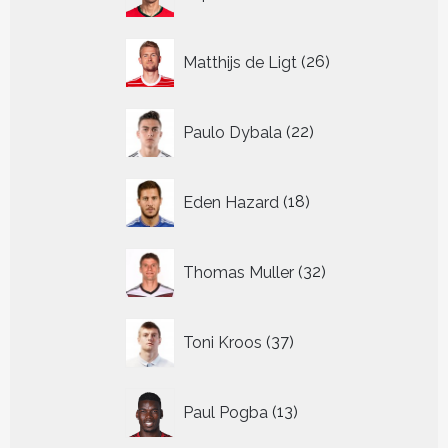
producten
26
Matthijs de Ligt
26
producten
22
Paulo Dybala
22
producten
18
Eden Hazard
18
producten
32
Thomas Muller
32
producten
37
Toni Kroos
37
producten
13
Paul Pogba
13
producten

= WHAT YOU SHOULD DO =
Word for word, return the material above, but drop the pictures.

= TASK RESULT =
producten
26
Matthijs de Ligt
26
producten
22
Paulo Dybala
22
producten
18
Eden Hazard
18
producten
32
Thomas Muller
32
producten
37
Toni Kroos
37
producten
13
Paul Pogba
13
producten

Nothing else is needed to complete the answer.